On November 22, 2004, with the approval of the Commissioner of the Missouri Department of Insurance, the Company paid the Parent $2,527,934 in full settlement of the outstanding note payable balance, including accrued interest.

 

During 2004, the Missouri Department of Insurance and the Kansas Insurance Department approved total dividend payments of $27,096,331 to the Parent, subject to completion of the sale of the Company to Centene Corporation which occurred in December 2004.

 

2. Basis of Presentation

 

The unaudited interim financial statements herein have been prepared consistent with the accounting policies applied in the annual financial statements with the exception of medical claims liabilities which does not include a provision for moderately adverse conditions.

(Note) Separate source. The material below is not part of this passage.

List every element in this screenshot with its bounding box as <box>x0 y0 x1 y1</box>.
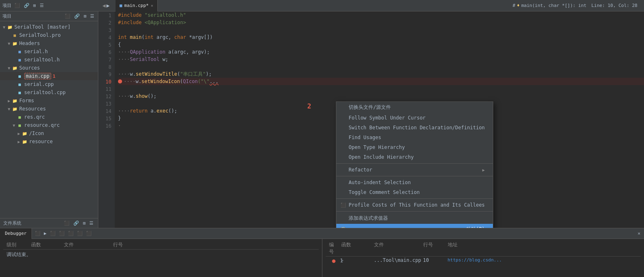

The accompanying interim financial statements have been prepared under the presumption that users of the interim financial information have either read or have access to the audited financial statements for the latest fiscal year ended December 31, 2003. Accordingly, footnote disclosures, which would substantially duplicate the disclosures contained in the December 31, 2003 audited financial statements, have been omitted from these interim financial statements where appropriate. In the opinion of management, these financial statements reflect all adjustments, consisting only of normal recurring adjustments, which are necessary for a fair presentation of the results of the interim period presented.